Además de impartir cursos y seminarios de sus especialidades, es autor de seis libros.
Agradecimientos
A los maestros Onisaburo Deguchi y Morihei Ueshiba, con infinita gratitud.
Capítulo 1: Vida del maestro Morihei Ueshiba, el genio creador del aikido
Morihei Ueshiba, el creador del aikido, nació en Tanabe, una pequeña villa rural al sur de Japón, el 14 de diciembre de 1883. Ya desde muy niño se había sentido muy atraído hacia el mundo espiritual y la comunión con la naturaleza, y aunque débil y enfermizo, se entregaba a largos periodos de entrenamiento y purificación inspirado por el ideal de los antiguos monjes-guerreros de las montañas, los célebres yamabushi. Tratando de imitar sus legendarias proezas se forzaba a largas marchas cargado con pesados sacos de arroz, se sumergía bajo las heladas cascadas, meditaba, ayunaba y oraba.
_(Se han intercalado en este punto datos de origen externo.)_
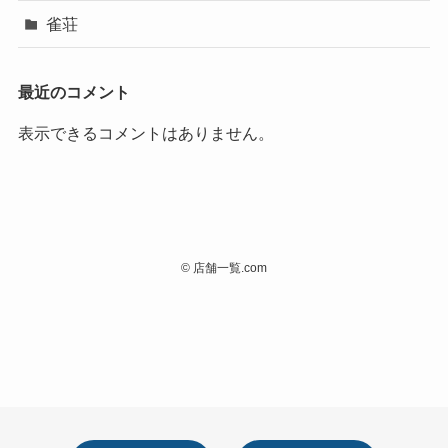
雀荘
最近のコメント
表示できるコメントはありません。
©
店舗一覧.com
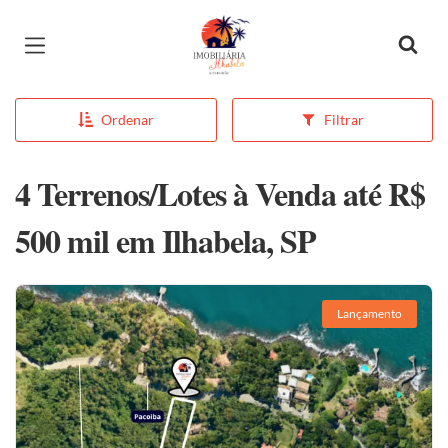
Página inicial
Ordenar
Filtrar
4 Terrenos/Lotes à Venda até R$
500 mil em Ilhabela, SP
Lançamento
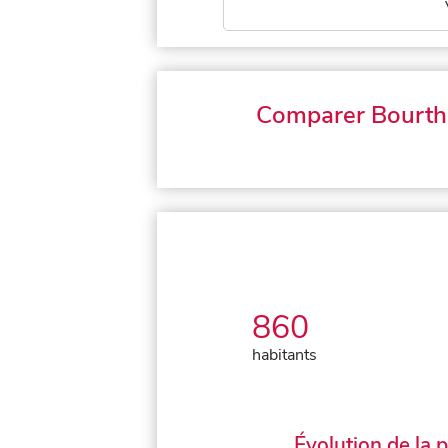
Comparer Bourth
860
habitants
Évolution de la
Pasaba las noches en el bosque buscando el contacto íntimo con la Madre Naturaleza, con sus energías y fuerzas sutiles, con los seres visibles e invisibles que allí habitan.
Contemplaba extasiado los dramáticos cambios de las estaciones, presintiendo la existencia de una secreta inteligencia subyacente y, preso de un arrebato de amor por la naturaleza, trataba de imitar con su cuerpo la sustentadora fuerza de la tierra, la poderosa energía del viento, el eterno fluir del agua, la magnificencia transformadora del fuego y del poderoso sol, manantial de toda luz y de toda existencia. Presentía que en la belleza, la fuerza y la energía de los árboles hallábase oculto un plano secreto de la estructura oculta del ser humano, pues respiran, crecen y se expanden como nosotros y con potencia se enraízan hacia el suelo mientras se yerguen hacia el cielo buscando con intuitiva sabiduría la luz y la vida.
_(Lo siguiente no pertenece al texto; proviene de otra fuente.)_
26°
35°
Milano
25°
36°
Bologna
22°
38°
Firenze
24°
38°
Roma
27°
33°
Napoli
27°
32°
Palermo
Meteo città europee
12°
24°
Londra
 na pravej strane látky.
Esgrimía su bokutoh (un pesado sable de madera) a los cuatro vientos trazando con sus gestos aun imprecisos la invisible geometría que intuía en la omnipresente espiral elíptica de las formas simples y naturales. Se unía así, escuchando la música muda de su propia alma, a la danza sempiterna y silenciosa de las estrellas, a los ritos y los ciclos de la vida, a la respiración contractiva y expansiva del cosmos, y sentía palpitar en su interior el ritmo de esa conciencia intangible y fuerza creadora invisible de la naturaleza, santa y venerada.
La trémula rama de bambú que no ofrece resistencia ante el paso del vendaval, pero que se yergue después poderosamente vertical, firme, verde de existencia y sin haber perdido tan siquiera una gota de su preciosa energía. El manantial límpido que se transforma en serpenteante arroyo de montaña y luego en torrente incontrolable que busca con vehemencia, poseído por un extraño designio, la fusión con el gran océano. La hoja que navega libre, feliz y vulnerable sobre la corriente esquivando las poderosas rocas, la rama del pino que cede humilde ante el peso de la nieve y retorna luego fiel a su estado original. La flor del ciruelo, hermosa hasta la ebriedad estética, efímera, perecedera, pero a rebosar de belleza que es preciso atrapar al acaso de una oportunidad única, fueron los verdaderos maestros de Morihei. Todas esas imágenes, todas esas íntimas e incomunicables vivencias quedarían indeleblemente grabadas en su cuerpo, en su memoria, en su alma itinerante de eternidad y en sus sentimientos más profundos, como tesoros de incalculable valor que influirían decisivamente en la posterior creación del aikido.
Los primeros tiempos
Ya de muy joven, Morihei asistía a las secretas escuelas del antiguo jiu jitsu, el arte gentil de la defensa sin armas de los samurái, y de ken jutsu o el camino de la espada, llegando a ser considerado como uno de los mayores expertos de su época, y aunque su precaria salud y sus continuas recaídas le obligaban a largos periodos de convalecencia, nunca dejaba de entrenar su cuerpo y su espíritu en el escenario de la madre naturaleza, su eterna enfermera.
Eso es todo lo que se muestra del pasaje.